On January 4, 2013, the U.S. Court of Appeals for the District of Columbia, in Natural Resources Defense Council (NRDC) v. EPA,[1] issued a decision that remanded the EPA's 2007 and 2008 rules implementing the 1997 PM2.5 NAAQS. Relevant here, the EPA's 2008 implementation rule addressed by the Court decision, “Implementation of New Source Review (NSR) Program for Particulate Matter Less Than 2.5 Micrometers (PM2.5)” (the 2008 NSR PM2.5 Rule),[2] promulgated NSR requirements for implementation of PM2.5 in both nonattainment areas (nonattainment NSR) and attainment/unclassifiable areas (PSD). The Court concluded that the EPA had improperly based the implementation rule for the 1997 PM2.5 NAAQS solely upon the requirements of part D, subpart 1 of the CAA, and had failed to address the requirements of part D, subpart 4, which establishes additional provisions for particulate matter nonattainment areas. The Court ordered the EPA to “repromulgate these rules pursuant to subpart 4 consistent with this opinion.” Id. at 437. As a result of the Court's decision, the EPA withdrew its guidance for implementing the 2006 PM2.5 NAAQS [3] because the guidance was based largely on the remanded rule promulgated to implement the 1997 PM2.5 NAAQS.[4] In response to the Court decision, on June 2, 2014, the EPA promulgated the Identification of Nonattainment Classification and Deadlines for Submission of State Implementation Plan (SIP) Provisions for the 1997 Fine Particle (PM2.5) National Ambient Air Quality Standard (NAAQS) and 2006 PM2.5 NAAQS (79 FR 31566). This rule promulgated classifications and deadlines under subpart 4, part D, title I of the CAA for 2006 PM2.5 nonattainment areas, including the only PM2.5 nonattainment area in Idaho, Franklin County (Logan UT-ID 2006 PM2.5 nonattainment area). In light of the EPA's response to the Court decision, we are proposing to approve into the Idaho SIP Idaho's incorporation by reference at IDAPA 58.01.01.107.03(a) of the Federal nonattainment NSR requirements at 40 CFR 51.165 for purposes of meeting the subpart 1 requirements. Because the EPA has not yet proposed revisions to the nonattainment NSR permitting requirements in response to the remand, the EPA is not evaluating at this time whether Idaho's submittal for Franklin County will require additional revisions to satisfy the subpart 4 requirements.[5]

2. PM2.5 PSD Provisions

As discussed above, IDAPA 58.01.01.107.03(c) incorporates by reference the Federal PSD permitting Start Printed Page 836rules at 40 CFR 52.21. The current Idaho SIP incorporates 40 CFR 52.21 by reference as of July 1, 2012. Idaho's submittal updates the incorporation by reference date of the PSD permitting rules to July 1, 2013 and includes revisions to 40 CFR 52.21(i) (relating to the significant monitoring concentration (SMC)) and 40 CFR 52.21(k) (relating to the significant impact level (SIL)) that added a SMC and SIL for PM2.5 as part of the 2010 PSD PM2.5 Implementation Rule (October 20, 2010, 75 FR 64864).

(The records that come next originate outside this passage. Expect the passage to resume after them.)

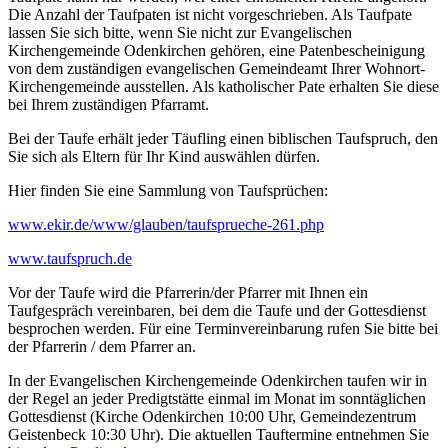
Die Anzahl der Taufpaten ist nicht vorgeschrieben. Als Taufpate
lassen Sie sich bitte, wenn Sie nicht zur Evangelischen
Kirchengemeinde Odenkirchen gehören, eine Patenbescheinigung
von dem zuständigen evangelischen Gemeindeamt Ihrer Wohnort-
Kirchengemeinde ausstellen. Als katholischer Pate erhalten Sie diese
bei Ihrem zuständigen Pfarramt.
Bei der Taufe erhält jeder Täufling einen biblischen Taufspruch, den
Sie sich als Eltern für Ihr Kind auswählen dürfen.
Hier finden Sie eine Sammlung von Taufsprüchen:
www.ekir.de/www/glauben/taufsprueche-261.php
www.taufspruch.de
Vor der Taufe wird die Pfarrerin/der Pfarrer mit Ihnen ein
Taufgespräch vereinbaren, bei dem die Taufe und der Gottesdienst
besprochen werden. Für eine Terminvereinbarung rufen Sie bitte bei
der Pfarrerin / dem Pfarrer an.
In der Evangelischen Kirchengemeinde Odenkirchen taufen wir in
der Regel an jeder Predigtstätte einmal im Monat im sonntäglichen
Gottesdienst (Kirche Odenkirchen 10:00 Uhr, Gemeindezentrum
Geistenbeck 10:30 Uhr). Die aktuellen Tauftermine entnehmen Sie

On January 22, 2013, the U.S. Court of Appeals for the District of Columbia, in Sierra Club v. EPA,[6] issued, with respect to the SMC, a judgment that, inter alia, vacated the provisions adding the PM2.5 SMC to the Federal regulations at 40 CFR 51.166(i)(5)(i)(c) and 52.21(i)(5)(i)(c). In its decision, the Court held that the EPA did not have the authority to use SMCs to exempt permit applicants from the statutory requirement in section 165(e)(2) of the CAA that ambient monitoring data for PM2.5 be included in all PSD permit applications. Thus, although the PM2.5 SMC was not a required element of a state's PSD program, where a state PSD program contains such a provision and allows issuance of new permits without requiring ambient PM2.5 monitoring data, such application of the vacated SMC would be inconsistent with the Court's opinion and the requirements of section 165(e)(2) of the CAA.

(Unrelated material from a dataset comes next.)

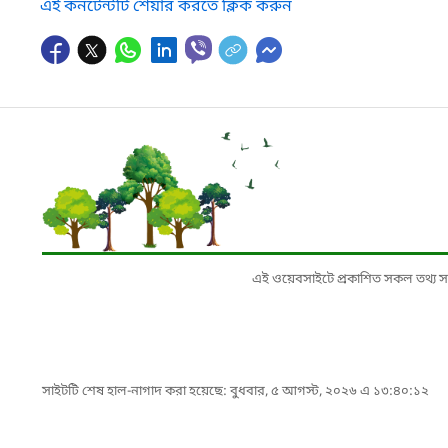
এই কনটেন্টটি শেয়ার করতে ক্লিক করুন
এই ওয়েবসাইটে প্রকাশিত সকল তথ্য সংশ্লি
সাইটটি শেষ হাল-নাগাদ করা হয়েছে: বুধবার, ৫ আগস্ট, ২০২৬ এ ১৩:৪০:১২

At the EPA's request, the decision also vacated and remanded to the EPA for further consideration the portions of the 2010 PSD PM2.5 Implementation Rule that revised 40 CFR 51.166 and 40 CFR 52.21 related to SILs for PM2.5. The EPA requested this vacatur and remand of two of the three provisions in the EPA regulations that contain SILs for PM2.5 because the wording of these two SIL provisions (40 CFR 51.166(k)(2) and 40 CFR 52.21(k)(2)) is inconsistent with the explanation of when and how SILs should be used by permitting authorities that we provided in the preamble to the Federal Register publication when we promulgated these provisions. The third SIL provision (40 CFR 51.165(b)(2)) was not vacated and remains in effect. We also note that the Court's decision does not affect the PSD increments for PM2.5 promulgated as part of the 2010 PSD PM2.5 Implementation Rule. The EPA has amended its regulations to remove the vacated PM2.5 SILs and SMC provisions from the PSD regulations (December 9, 2013, 78 FR 73698). The EPA will initiate a separate rulemaking in the future regarding the PM2.5 SILs that will address the Court's remand. In the meantime, the EPA is advising states to begin preparations to remove the vacated provisions from state PSD regulations.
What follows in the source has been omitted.